The GST-tagged Cdc42- and Rac-interactive binding (CRIB) domain of PAK (GST-PAK-CRIB) was purified from E. coli BL21 and incubated with HUVECs lysed in 150 mM NaCl, 50 mM Tris-HCl pH 7.4, 5 mM MgCl₂, 1% Triton X-100 and protease inhibitors, at 4°C for 2.5 h as described previously (Ogita and Takai, 2006). The amount of Myc–Cdc42 pulled down by GST–PAK-CRIB (active Myc–Cdc42) was determined by western blotting.

Proteins separated by SDS-PAGE were transferred to polyvinylidene difluoride membrane (Immobilion-P, Millipore, Schwalbach, Germany) by semi-dry blotting. The membrane was incubated in blocking solution (5% milk powder in Tris-buffered saline, 0.1% Tween 20) for at least 30 min, followed by incubation with primary and horseradish-peroxidase-conjugated secondary antibodies, chemiluminescence detection (SuperSignal Pico or SuperSignal West Femto, Pierce Chemicals) and signal visualization on X-ray films (Fujifilm, Düsseldorf, Germany).

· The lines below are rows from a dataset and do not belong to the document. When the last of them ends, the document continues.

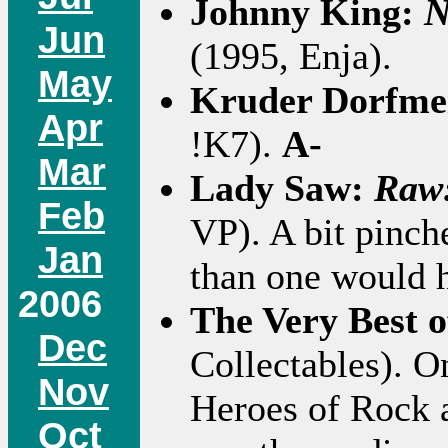
Johnny King:
N
Jun
(1995, Enja).
May
Kruder Dorfme
Apr
!K7).
A-
Mar
Lady Saw:
Raw:
Feb
VP). A bit pinc
Jan
than one would 
2006
The Very Best 
Dec
Collectables). 
Nov
Heroes of Rock 
Oct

Statistical analysis was performed using GraphPad Prism 5 and 6 (GraphPad Software, La Jolla, USA) using one-way ANOVA with Bonferroni's post test or two-tailed, unpaired Student's t-tests; both with 95% confidence interval.

We thank Virgilio Antonio Failla and Bernd Zobiak from the UKE Microscopy Imaging Facility (UMIF) for help with microscopic experiments and Gudrun Dubberke and Fabienne Seyfried for help with antibody generation.